Page layout parsing data:
=== Section Start ===
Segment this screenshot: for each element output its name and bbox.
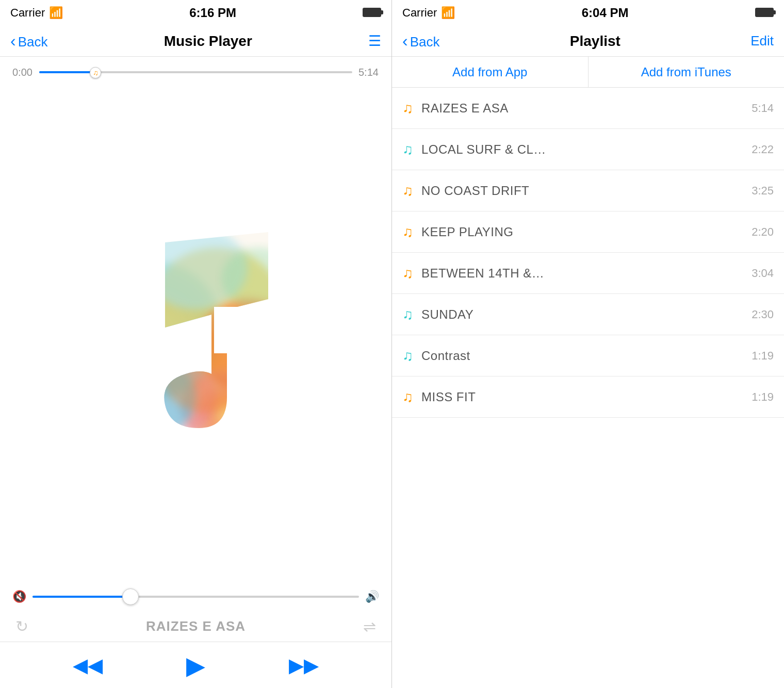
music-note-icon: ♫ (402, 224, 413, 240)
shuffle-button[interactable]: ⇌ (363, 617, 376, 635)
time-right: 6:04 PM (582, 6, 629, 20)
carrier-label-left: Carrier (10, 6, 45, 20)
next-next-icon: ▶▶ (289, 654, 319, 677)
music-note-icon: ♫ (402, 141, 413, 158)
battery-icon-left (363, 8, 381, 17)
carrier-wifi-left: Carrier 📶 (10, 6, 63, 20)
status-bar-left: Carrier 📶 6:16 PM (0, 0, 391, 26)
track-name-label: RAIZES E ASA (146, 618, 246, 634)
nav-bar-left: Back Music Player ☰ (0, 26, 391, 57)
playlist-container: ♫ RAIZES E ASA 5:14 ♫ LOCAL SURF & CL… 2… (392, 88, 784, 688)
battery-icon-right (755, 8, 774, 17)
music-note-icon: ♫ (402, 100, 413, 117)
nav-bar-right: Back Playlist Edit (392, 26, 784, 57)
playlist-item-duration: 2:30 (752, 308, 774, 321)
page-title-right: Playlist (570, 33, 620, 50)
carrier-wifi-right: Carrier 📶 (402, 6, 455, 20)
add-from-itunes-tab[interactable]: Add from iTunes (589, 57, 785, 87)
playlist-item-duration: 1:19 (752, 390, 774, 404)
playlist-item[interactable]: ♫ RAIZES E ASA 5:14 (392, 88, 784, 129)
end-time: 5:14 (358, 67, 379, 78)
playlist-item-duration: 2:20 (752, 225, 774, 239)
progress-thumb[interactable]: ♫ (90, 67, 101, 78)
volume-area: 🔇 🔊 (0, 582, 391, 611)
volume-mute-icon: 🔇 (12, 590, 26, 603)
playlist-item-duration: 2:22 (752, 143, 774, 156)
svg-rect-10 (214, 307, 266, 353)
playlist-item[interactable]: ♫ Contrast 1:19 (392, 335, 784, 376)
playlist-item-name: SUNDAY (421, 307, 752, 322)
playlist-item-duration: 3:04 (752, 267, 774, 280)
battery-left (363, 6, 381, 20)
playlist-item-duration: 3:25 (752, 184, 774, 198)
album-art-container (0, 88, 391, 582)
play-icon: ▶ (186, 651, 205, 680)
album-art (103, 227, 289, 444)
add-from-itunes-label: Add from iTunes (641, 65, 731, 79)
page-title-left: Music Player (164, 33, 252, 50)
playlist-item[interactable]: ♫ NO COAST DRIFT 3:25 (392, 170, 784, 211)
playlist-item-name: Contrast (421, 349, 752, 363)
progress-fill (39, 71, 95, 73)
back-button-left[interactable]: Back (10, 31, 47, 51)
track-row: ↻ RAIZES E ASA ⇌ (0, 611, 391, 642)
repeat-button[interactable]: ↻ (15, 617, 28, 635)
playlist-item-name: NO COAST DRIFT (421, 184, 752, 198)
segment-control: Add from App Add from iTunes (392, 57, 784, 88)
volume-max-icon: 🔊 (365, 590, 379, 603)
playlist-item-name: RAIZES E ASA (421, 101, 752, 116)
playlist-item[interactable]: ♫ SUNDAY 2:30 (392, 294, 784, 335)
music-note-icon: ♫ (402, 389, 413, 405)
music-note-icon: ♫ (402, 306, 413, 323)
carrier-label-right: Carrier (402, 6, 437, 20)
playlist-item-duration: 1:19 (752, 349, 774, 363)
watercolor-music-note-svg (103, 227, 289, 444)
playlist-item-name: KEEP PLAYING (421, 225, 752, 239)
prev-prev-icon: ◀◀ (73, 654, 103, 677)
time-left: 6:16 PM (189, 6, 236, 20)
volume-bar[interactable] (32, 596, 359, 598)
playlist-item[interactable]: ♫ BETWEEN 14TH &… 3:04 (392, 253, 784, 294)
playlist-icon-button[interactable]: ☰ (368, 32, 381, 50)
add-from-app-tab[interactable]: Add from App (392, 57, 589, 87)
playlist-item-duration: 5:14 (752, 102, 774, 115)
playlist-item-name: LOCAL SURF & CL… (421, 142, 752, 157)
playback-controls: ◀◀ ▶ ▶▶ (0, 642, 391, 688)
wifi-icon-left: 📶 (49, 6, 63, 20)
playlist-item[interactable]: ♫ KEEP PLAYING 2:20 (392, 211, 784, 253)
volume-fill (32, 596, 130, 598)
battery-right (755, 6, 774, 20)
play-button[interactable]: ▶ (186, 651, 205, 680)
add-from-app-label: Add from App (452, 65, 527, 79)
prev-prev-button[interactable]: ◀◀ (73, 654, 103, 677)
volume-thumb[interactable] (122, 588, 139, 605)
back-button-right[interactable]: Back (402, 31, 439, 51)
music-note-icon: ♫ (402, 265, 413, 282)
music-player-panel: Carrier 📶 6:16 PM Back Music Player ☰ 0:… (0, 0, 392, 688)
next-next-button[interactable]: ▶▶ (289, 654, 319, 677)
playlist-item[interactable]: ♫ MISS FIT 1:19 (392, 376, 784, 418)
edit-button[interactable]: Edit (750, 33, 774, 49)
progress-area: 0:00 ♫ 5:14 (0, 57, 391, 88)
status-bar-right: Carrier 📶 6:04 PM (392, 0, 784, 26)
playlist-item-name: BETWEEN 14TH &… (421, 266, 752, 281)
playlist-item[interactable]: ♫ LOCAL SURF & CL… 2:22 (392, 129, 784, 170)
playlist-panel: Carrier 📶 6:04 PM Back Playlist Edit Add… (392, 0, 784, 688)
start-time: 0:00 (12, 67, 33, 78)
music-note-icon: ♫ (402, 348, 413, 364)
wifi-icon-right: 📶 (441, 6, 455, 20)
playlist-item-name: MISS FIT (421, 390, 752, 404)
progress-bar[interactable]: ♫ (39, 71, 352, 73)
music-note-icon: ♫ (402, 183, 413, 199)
=== Section End ===
=== Section Start ===
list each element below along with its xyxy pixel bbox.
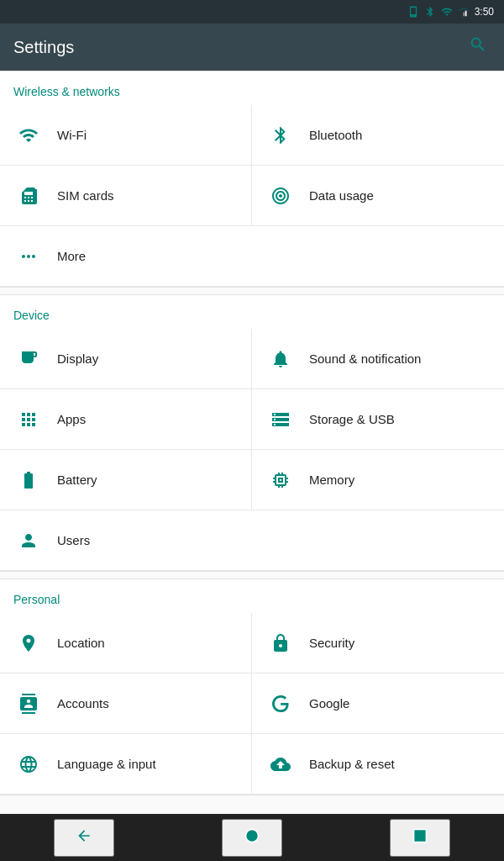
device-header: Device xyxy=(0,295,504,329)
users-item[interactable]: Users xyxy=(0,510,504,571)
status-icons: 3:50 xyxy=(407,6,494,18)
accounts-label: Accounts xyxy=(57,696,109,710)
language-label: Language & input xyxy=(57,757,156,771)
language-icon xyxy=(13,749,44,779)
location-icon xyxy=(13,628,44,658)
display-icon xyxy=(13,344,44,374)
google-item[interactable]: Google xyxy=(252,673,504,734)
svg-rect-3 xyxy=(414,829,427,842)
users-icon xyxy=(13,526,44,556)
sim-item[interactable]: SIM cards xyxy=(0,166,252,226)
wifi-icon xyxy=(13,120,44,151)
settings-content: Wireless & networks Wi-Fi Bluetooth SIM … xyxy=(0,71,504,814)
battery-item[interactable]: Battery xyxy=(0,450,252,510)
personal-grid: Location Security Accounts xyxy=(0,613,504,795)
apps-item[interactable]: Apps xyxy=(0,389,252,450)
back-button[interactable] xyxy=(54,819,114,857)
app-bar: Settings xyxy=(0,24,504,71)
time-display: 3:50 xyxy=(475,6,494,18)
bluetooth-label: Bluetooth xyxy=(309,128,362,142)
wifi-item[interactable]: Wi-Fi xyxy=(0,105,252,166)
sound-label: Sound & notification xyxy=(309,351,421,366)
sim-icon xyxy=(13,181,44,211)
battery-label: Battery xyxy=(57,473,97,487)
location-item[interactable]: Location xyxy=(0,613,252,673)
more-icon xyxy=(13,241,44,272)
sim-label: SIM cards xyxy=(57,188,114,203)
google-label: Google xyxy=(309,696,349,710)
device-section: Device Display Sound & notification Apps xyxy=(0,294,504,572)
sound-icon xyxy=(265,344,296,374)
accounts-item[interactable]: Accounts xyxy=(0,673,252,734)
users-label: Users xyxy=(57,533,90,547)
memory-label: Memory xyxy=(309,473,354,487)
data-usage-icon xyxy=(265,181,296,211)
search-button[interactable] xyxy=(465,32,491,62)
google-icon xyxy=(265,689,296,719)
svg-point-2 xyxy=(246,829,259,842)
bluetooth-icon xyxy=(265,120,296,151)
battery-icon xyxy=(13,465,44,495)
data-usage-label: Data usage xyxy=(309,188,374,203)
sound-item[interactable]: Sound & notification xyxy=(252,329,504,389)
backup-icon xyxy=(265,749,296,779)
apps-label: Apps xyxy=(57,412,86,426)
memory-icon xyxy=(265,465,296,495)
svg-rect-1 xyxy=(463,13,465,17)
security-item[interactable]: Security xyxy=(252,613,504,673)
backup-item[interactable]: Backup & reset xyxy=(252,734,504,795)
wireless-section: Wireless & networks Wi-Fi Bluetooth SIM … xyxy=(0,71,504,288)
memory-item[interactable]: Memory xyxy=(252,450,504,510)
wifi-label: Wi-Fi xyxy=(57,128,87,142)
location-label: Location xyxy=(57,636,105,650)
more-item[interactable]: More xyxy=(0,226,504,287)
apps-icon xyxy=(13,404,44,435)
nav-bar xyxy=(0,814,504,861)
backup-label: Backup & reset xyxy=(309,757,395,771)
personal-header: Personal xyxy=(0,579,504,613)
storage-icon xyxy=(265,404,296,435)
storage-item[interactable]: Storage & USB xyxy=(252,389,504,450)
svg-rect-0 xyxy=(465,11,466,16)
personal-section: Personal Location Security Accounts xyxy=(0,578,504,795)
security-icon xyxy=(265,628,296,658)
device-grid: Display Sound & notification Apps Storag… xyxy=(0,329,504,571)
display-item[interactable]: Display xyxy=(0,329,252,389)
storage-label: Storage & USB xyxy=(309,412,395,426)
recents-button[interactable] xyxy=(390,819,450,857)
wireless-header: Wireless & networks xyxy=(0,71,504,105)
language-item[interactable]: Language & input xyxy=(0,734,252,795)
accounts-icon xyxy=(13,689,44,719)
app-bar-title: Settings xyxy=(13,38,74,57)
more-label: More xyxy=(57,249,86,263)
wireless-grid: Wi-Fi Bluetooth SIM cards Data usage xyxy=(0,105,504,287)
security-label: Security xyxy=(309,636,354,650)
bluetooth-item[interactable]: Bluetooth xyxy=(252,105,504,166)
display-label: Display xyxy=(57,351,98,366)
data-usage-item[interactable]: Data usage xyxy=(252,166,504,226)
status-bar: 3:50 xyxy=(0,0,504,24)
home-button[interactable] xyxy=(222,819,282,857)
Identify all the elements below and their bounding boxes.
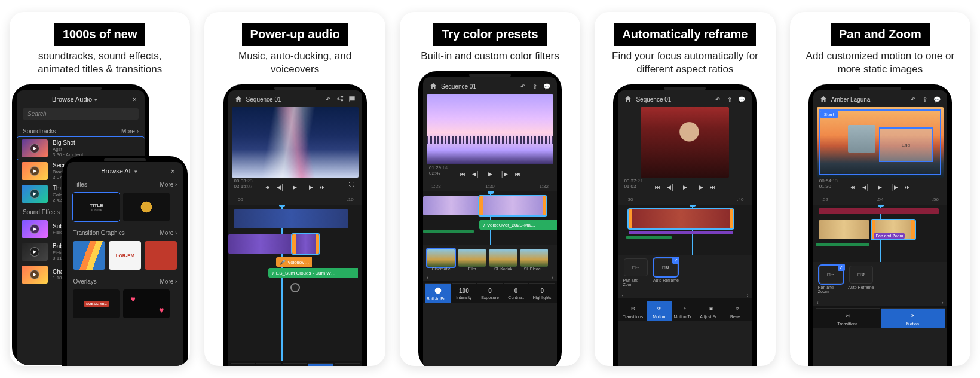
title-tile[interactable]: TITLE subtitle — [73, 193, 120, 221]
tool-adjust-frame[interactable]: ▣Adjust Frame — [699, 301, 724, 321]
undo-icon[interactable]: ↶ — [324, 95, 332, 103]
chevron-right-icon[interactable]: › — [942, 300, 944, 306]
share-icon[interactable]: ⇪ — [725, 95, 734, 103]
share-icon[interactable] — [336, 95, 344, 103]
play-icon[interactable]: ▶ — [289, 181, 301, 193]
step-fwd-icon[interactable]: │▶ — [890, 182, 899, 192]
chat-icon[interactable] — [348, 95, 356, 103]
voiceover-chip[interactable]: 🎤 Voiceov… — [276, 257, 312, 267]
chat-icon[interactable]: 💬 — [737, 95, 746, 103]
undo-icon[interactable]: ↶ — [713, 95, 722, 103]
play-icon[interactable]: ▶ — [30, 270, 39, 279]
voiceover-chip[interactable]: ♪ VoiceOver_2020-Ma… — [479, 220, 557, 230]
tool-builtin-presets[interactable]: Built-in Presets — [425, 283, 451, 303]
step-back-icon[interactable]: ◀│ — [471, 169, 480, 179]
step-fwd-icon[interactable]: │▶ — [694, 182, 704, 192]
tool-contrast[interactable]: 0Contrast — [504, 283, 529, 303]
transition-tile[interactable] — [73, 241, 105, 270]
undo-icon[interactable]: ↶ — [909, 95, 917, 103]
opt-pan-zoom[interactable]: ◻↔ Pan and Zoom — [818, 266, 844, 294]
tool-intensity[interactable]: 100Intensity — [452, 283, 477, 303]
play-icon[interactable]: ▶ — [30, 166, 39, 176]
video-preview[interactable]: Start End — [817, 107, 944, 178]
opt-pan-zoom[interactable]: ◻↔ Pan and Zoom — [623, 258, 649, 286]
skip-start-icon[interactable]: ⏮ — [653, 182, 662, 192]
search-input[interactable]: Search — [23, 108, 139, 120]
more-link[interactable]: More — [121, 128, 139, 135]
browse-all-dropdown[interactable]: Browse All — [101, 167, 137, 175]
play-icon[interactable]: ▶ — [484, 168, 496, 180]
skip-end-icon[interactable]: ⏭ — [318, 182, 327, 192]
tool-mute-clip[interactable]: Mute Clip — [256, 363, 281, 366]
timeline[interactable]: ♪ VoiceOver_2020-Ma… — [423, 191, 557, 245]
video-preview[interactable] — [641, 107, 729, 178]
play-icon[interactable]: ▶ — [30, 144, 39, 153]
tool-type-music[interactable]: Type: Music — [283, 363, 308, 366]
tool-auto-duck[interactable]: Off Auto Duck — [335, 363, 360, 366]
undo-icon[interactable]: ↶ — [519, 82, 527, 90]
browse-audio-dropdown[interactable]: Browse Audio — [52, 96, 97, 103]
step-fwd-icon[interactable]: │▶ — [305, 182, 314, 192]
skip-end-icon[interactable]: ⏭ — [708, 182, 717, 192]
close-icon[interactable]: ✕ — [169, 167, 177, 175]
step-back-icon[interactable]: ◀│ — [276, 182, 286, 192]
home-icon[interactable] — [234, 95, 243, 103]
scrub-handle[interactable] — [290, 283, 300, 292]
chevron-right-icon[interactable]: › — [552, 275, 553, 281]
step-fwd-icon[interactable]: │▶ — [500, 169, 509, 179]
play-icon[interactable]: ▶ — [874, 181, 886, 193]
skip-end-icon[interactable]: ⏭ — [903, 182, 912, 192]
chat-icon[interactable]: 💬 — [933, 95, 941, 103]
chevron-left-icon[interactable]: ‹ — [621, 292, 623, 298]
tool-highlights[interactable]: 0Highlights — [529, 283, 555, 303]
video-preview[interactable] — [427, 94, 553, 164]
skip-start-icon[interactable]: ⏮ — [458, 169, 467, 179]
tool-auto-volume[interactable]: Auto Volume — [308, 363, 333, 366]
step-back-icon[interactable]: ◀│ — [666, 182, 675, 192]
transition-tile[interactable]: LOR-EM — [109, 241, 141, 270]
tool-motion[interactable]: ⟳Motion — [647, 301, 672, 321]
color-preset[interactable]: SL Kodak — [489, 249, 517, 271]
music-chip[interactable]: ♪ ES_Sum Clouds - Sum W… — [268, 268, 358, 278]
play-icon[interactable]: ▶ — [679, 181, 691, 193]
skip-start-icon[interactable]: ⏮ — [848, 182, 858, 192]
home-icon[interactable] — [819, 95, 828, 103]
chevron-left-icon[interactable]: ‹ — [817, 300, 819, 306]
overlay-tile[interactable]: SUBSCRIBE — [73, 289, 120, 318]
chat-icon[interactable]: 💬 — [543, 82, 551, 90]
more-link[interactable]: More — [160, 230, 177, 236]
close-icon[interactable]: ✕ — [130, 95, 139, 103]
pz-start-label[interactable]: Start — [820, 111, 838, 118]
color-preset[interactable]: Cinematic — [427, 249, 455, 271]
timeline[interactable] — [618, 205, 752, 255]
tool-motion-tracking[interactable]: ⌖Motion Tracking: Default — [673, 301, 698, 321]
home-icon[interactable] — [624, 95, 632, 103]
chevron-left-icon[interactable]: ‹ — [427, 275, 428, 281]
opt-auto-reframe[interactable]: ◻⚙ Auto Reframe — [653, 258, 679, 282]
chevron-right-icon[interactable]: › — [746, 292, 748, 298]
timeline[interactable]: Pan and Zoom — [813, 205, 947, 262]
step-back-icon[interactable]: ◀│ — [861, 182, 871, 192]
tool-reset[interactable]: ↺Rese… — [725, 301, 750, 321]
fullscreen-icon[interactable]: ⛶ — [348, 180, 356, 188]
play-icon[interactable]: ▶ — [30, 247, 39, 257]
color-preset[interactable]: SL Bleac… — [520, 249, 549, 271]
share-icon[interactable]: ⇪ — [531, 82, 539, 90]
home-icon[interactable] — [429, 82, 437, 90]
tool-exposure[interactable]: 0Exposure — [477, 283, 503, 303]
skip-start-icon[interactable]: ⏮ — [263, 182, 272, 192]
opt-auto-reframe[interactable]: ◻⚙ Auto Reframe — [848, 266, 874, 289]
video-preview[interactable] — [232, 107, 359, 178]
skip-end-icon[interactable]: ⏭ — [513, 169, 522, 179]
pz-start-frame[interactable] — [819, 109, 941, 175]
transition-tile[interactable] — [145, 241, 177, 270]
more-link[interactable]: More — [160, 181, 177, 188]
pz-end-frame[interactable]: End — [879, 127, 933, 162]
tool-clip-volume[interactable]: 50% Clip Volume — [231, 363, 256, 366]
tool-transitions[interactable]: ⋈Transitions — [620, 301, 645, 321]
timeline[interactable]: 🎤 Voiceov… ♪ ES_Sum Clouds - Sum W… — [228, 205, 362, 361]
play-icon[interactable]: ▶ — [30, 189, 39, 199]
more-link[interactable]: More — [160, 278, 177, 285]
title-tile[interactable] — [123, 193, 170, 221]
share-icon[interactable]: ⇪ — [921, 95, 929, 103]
=== Section End ===
=== Section Start ===
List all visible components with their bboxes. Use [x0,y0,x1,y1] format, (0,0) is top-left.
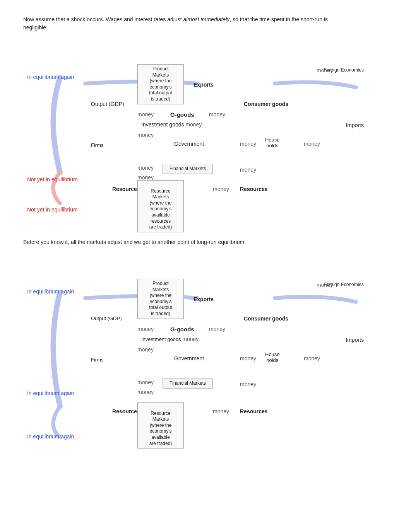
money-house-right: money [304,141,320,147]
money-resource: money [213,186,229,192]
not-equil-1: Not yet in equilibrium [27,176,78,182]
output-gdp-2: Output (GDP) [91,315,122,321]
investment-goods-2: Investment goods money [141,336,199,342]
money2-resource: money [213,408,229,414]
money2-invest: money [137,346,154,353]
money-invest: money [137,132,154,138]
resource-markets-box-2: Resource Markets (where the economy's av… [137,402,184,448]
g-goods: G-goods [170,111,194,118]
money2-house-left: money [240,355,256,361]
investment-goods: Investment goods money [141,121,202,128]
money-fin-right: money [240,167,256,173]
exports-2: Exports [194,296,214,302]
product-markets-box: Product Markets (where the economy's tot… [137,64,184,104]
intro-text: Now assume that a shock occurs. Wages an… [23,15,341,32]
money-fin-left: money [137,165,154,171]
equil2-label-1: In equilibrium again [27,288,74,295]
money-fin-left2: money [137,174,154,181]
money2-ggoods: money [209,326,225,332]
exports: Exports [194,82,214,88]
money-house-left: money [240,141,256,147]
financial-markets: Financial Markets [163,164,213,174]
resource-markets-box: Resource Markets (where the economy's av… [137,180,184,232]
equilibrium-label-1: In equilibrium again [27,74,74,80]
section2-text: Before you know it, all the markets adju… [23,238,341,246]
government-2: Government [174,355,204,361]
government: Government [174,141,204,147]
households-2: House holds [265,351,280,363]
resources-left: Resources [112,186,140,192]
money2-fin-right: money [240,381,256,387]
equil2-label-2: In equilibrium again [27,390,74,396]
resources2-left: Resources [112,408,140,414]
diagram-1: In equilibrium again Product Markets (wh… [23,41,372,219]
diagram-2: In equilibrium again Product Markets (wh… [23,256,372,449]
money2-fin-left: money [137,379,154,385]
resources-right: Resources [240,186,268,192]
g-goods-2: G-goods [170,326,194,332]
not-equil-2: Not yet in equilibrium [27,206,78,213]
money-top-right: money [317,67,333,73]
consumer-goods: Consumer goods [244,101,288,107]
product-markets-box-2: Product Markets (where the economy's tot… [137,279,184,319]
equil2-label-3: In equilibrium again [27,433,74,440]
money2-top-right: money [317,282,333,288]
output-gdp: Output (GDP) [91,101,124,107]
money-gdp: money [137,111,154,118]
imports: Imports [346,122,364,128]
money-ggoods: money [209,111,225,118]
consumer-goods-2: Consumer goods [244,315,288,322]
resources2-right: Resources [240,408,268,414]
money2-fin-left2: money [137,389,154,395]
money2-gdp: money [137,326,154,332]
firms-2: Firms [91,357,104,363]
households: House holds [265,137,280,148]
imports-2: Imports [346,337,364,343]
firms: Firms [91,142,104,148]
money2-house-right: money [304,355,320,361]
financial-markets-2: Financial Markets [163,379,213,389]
=== Section End ===
-- PROBLEM TO SOLVE --
Scan the entries above and show each line that contains the word "link".

-- WORKED SOLUTION --
more-link[interactable]: More — [121, 128, 139, 135]
more-link[interactable]: More — [160, 230, 177, 236]
more-link[interactable]: More — [160, 181, 177, 188]
more-link[interactable]: More — [160, 278, 177, 285]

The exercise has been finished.